###### The University of Melbourne, School of Computing and Information Systems
# COMP30027 Machine Learning, 2021 Semester 1

## Assignment 1: Pose classification with naive Bayes


**Student ID(s):**     Mihai Blaga (1085020) Kai Stevens-Noguchi (963632)


This Python notebook is a template which you will use for your Assignment 1 submission.

Marking will be applied on the four functions that are defined in this notebook, and to your responses to the questions at the end of this notebook (Submitted in a separate PDF file).

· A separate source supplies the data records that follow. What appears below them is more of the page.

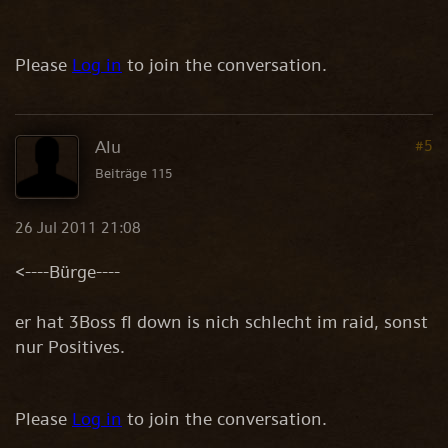
Please
Log in
to join the conversation.
Alu
#5
Beiträge 115
26 Jul 2011 21:08
<----Bürge----
er hat 3Boss fl down is nich schlecht im raid, sonst
nur Positives.
Please
Log in
to join the conversation.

**NOTE: YOU SHOULD ADD YOUR RESULTS, DIAGRAMS AND IMAGES FROM YOUR OBSERVATIONS IN THIS FILE TO YOUR REPORT (the PDF file).**

You may change the prototypes of these functions, and you may write other functions, according to your requirements. We would appreciate it if the required functions were prominent/easy to find.

**Adding proper comments to your code is MANDATORY. **

## Questions 


If you are in a group of 1, you will respond to **two** questions of your choosing.

If you are in a group of 2, you will respond to **four** questions of your choosing.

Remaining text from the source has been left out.